● **What you will do**: Pick every line out of the entries below that holds the string "Buka", and report them.
+---+
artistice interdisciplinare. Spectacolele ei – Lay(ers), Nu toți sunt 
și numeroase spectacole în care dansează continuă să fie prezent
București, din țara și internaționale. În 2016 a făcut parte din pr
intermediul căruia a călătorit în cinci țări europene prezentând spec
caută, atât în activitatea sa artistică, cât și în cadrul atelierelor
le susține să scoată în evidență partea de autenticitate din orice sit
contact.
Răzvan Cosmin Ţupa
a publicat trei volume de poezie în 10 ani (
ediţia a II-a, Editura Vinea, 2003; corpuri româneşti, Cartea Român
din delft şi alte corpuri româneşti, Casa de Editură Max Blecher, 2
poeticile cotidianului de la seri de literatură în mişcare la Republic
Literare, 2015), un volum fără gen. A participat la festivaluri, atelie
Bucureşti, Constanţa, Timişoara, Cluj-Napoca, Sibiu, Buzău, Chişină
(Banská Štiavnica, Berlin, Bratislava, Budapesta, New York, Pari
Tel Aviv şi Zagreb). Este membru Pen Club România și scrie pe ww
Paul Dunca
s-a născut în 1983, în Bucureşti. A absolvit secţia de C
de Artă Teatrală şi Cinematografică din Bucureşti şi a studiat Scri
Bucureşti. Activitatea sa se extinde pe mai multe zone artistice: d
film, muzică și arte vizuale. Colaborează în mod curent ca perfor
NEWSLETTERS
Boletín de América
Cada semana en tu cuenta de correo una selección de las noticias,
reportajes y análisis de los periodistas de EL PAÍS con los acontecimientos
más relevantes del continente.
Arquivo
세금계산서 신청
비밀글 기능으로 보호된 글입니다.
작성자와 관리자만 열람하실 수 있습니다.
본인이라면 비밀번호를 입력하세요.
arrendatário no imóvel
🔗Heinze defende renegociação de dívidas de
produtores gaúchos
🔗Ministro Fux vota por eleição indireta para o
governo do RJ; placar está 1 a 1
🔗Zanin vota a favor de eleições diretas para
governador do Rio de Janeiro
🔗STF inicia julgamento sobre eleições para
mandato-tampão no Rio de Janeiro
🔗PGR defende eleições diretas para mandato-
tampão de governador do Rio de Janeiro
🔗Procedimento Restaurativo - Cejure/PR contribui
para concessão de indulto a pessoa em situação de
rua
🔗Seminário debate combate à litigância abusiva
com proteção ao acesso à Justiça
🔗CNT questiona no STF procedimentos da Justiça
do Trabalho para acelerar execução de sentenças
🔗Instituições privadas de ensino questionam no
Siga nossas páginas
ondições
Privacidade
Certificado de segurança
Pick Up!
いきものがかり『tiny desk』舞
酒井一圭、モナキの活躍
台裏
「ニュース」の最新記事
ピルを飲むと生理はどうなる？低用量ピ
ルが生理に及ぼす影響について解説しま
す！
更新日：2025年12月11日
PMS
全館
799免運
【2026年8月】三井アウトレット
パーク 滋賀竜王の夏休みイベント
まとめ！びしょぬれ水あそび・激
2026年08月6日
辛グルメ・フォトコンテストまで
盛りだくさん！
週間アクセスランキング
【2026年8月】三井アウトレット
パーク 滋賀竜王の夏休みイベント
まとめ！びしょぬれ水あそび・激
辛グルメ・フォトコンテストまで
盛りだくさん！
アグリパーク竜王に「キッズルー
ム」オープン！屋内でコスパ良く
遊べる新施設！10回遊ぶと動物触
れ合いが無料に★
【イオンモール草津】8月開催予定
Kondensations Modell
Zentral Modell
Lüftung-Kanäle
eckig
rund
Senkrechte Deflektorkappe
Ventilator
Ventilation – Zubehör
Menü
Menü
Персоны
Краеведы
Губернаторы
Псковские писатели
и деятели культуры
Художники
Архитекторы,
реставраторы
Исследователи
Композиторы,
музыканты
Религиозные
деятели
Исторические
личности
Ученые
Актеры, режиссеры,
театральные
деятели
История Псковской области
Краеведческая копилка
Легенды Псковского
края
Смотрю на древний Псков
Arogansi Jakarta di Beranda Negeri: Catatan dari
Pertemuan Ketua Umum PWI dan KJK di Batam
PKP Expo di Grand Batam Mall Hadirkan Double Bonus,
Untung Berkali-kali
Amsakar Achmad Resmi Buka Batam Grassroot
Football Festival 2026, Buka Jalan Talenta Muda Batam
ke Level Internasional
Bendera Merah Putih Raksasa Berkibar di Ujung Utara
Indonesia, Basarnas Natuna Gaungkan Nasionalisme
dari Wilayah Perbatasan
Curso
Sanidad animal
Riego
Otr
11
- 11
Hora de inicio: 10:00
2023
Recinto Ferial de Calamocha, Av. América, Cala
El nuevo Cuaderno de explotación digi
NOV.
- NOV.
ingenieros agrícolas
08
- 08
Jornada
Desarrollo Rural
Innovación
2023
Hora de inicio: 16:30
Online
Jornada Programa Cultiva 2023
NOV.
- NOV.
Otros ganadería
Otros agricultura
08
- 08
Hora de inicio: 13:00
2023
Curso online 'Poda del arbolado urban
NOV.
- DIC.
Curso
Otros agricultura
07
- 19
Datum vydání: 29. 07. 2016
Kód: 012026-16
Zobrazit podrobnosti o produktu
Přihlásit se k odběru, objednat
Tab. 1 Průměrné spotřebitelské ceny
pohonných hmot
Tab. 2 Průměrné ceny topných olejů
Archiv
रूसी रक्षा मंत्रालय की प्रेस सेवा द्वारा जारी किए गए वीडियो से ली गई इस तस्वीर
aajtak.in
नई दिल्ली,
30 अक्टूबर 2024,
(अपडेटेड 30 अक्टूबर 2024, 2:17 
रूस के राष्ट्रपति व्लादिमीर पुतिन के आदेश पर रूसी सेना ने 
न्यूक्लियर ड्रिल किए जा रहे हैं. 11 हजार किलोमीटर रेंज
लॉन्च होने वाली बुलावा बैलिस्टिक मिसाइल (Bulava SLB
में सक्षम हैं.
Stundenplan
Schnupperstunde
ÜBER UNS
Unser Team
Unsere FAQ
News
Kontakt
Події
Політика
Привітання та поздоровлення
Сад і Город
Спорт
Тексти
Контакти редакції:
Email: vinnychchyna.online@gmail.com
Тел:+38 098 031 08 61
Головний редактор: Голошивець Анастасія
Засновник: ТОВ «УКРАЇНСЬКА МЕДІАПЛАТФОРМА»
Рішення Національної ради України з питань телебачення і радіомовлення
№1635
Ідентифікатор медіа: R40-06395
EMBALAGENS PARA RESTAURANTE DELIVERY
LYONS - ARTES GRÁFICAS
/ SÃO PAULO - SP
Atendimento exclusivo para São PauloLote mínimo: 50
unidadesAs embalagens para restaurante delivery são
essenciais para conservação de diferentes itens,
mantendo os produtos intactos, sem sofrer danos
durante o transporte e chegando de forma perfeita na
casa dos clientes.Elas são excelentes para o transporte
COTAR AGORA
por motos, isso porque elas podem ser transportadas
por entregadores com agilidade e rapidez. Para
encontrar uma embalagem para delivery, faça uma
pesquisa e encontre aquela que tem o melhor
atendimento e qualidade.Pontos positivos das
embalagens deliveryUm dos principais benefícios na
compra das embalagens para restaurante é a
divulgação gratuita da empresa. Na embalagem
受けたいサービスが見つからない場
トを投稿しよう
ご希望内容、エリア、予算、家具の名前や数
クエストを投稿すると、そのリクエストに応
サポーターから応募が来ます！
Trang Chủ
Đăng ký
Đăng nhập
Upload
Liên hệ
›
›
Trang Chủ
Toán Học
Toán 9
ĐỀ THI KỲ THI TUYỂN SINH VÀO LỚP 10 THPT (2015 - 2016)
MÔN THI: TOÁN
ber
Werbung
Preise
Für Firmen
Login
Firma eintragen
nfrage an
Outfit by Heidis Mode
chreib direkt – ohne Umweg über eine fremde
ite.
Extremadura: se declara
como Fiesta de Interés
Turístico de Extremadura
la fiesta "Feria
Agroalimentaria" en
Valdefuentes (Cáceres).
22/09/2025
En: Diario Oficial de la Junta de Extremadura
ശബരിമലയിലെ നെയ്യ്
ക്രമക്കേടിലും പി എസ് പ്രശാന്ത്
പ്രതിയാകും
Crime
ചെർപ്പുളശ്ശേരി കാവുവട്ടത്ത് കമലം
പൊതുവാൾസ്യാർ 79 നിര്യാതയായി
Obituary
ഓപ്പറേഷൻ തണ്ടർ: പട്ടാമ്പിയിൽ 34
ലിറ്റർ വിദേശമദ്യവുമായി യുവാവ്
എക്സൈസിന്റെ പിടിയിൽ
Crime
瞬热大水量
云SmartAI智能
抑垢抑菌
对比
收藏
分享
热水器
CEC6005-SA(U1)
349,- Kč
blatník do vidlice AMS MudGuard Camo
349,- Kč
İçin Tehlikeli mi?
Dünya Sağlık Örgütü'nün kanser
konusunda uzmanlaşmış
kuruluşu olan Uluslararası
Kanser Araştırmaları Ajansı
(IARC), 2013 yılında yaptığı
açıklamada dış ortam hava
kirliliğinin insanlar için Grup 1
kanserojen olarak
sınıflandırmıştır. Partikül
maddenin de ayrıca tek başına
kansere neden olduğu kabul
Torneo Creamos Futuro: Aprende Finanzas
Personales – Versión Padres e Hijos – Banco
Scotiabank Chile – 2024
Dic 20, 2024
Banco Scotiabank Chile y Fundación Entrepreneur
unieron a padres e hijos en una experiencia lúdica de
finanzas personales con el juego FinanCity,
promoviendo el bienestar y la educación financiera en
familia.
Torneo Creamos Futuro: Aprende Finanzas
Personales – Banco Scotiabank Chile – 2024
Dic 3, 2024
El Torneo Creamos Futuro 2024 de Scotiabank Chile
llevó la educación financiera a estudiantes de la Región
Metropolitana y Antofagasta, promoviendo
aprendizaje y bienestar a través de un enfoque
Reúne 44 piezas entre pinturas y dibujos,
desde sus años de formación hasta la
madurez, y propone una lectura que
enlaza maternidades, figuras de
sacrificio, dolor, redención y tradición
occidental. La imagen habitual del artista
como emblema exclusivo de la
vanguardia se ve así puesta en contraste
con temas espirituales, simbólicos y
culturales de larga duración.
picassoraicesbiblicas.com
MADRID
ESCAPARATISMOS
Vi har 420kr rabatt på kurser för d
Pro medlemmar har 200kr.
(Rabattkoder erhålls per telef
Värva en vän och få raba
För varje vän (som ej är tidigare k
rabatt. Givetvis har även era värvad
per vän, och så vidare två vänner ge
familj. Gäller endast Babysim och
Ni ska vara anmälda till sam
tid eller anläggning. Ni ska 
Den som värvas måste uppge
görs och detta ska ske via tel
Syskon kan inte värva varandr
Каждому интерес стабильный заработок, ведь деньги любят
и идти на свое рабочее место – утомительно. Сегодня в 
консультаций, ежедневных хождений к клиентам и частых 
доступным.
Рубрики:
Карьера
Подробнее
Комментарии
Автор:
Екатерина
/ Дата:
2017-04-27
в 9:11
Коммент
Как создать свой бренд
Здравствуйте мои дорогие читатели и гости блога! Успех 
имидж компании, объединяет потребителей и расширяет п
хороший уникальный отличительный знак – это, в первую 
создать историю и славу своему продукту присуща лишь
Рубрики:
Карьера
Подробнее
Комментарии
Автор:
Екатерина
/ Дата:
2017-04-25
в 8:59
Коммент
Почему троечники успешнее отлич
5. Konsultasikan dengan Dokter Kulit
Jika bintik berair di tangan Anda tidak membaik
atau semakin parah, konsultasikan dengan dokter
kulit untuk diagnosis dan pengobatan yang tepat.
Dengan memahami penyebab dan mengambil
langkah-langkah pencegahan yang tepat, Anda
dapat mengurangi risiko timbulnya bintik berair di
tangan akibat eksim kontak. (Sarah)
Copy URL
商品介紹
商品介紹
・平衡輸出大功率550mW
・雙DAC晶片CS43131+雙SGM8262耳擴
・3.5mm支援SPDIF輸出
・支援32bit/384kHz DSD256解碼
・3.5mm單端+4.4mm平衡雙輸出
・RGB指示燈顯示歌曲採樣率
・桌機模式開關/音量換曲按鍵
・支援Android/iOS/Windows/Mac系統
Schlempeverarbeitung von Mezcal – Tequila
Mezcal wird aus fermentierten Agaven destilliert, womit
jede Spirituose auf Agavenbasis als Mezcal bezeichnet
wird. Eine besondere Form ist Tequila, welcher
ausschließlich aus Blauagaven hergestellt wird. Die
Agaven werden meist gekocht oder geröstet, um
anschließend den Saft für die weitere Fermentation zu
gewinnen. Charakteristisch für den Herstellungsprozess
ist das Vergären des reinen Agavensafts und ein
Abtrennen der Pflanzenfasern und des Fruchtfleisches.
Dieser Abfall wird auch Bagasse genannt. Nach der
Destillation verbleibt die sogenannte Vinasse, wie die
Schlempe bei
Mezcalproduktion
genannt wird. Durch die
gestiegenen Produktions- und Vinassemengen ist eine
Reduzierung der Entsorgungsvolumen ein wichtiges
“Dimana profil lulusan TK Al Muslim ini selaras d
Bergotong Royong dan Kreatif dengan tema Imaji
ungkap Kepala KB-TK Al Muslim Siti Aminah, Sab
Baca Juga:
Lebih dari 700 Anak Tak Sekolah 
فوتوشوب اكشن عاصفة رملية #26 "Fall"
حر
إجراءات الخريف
+---+
● **Reply**:
Amsakar Achmad Resmi Buka Batam Grassroot
Football Festival 2026, Buka Jalan Talenta Muda Batam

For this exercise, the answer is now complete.